At the time, live sound at rock concerts was extremely primitive. Musicians plugged their instruments into amplifiers connected to single-channel speakers. There were no onstage monitors, so musicians couldn't hear one another. Owsley wanted the Dead not only to be clearly heard but also in stereo, a concept so far ahead of its time that it would be ten years before such systems were installed in movie theaters. Thanks to Owsley, the Dead were soon playing through four immense Altec Voice of the Theatre A7 speakers powered by four McIntosh 240 stereo tube amplifiers as delicate as they were huge.
In February 1966, Owsley and the Dead moved to Los Angeles for another series of Acid Tests. Owsley rented a pink stucco house in Watts, next door to a brothel, where they all lived together. For the Dead, the good news was that they now had nothing to do all day but jam. The bad news was that since Owsley was paying the rent, he expected them to adhere to his unconventional ideas and beliefs. He was convinced that human beings were natural carnivores, not meant to eat vegetables or fiber. "Roughage is the worst thing you can put through your body," he says. "Letting vegetable matter go through a carnivorous intestine scratches it up and scars it and causes mucus that interferes with nutrition."

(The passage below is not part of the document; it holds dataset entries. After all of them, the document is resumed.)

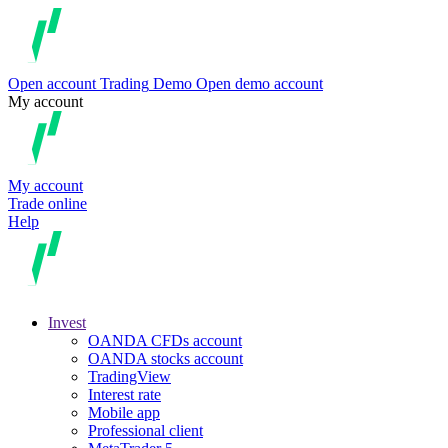
Open account
Trading
Demo
Open demo account
My account
My account
Trade online
Help
Invest
OANDA CFDs account
OANDA stocks account
TradingView
Interest rate
Mobile app
Professional client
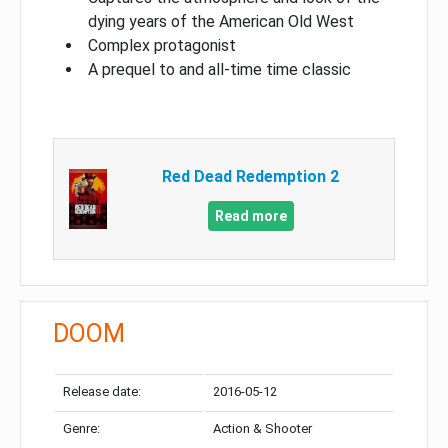
dying years of the American Old West
Complex protagonist
A prequel to and all-time time classic
Red Dead Redemption 2
Read more
DOOM
Release date:
2016-05-12
Genre:
Action & Shooter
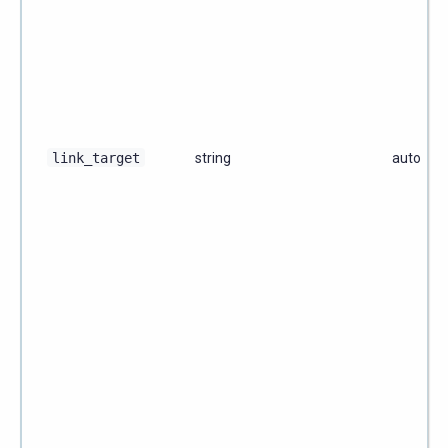
link_target
string
auto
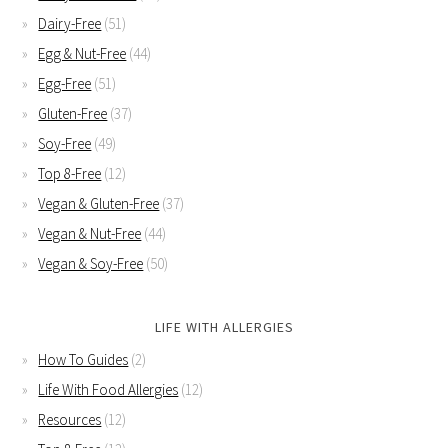
Dairy-Free
(51)
Egg & Nut-Free
(44)
Egg-Free
(51)
Gluten-Free
(37)
Soy-Free
(49)
Top 8-Free
(12)
Vegan & Gluten-Free
(37)
Vegan & Nut-Free
(44)
Vegan & Soy-Free
(50)
LIFE WITH ALLERGIES
How To Guides
(2)
Life With Food Allergies
(12)
Resources
(12)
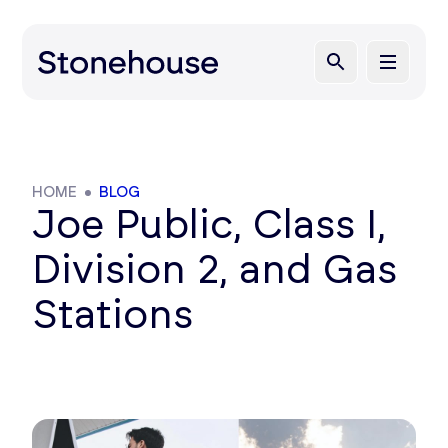
HOME
BLOG
Joe Public, Class I,
Division 2, and Gas
Stations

For the next six weeks, the Grateful Dead and their girlfriends ate meat and milk for breakfast, lunch and dinner. "I'll never forget that when you'd open the refrigerator, there were big slabs of beef in there," Rosie McGee, Phil Lesh's girlfriend at the time, later told Garcia biographer Jackson. "The shelves weren't even in there — just these big hunks of meat. So of course behind his back, people were sneaking candy bars in. There were no greens or anything — he called it 'rabbit food.' "

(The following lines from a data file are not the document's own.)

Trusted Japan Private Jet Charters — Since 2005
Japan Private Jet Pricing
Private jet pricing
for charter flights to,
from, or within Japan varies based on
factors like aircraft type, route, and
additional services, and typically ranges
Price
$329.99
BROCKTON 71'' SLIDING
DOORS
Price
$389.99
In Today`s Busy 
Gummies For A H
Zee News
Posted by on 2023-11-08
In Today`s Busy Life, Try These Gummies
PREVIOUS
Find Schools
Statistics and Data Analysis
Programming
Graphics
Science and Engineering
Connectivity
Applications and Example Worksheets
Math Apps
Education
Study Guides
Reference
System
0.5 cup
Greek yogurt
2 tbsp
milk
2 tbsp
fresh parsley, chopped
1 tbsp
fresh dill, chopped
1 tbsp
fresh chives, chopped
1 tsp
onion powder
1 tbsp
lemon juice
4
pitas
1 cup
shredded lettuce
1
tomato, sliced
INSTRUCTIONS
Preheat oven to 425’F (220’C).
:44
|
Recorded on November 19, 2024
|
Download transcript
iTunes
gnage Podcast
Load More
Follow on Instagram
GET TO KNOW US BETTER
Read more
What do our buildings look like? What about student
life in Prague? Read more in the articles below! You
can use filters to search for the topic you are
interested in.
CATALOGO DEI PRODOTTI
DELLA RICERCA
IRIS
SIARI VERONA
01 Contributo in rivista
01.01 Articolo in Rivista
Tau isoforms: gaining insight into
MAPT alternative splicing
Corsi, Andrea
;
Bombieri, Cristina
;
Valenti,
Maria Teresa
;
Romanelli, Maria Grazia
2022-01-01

Nor was there any point in trying to argue with Owsley about it. As Dead rhythm guitarist Bob Weir says, "Back then, if you got involved in a discussion with him, you kind of had to pack a lunch." Years later, Jerry Garcia would recall, "We'd met Owsley at the Acid Test and he got fixated on us. 'With this rock band, I can rule the world!' So we ended up living with Owsley while he was tabbing up the acid in the place we lived. We had enough acid to blow the world apart. And we were just musicians in this house, and we were guinea-pigging more or less continually. Tripping frequently if not constantly. That got good and weird."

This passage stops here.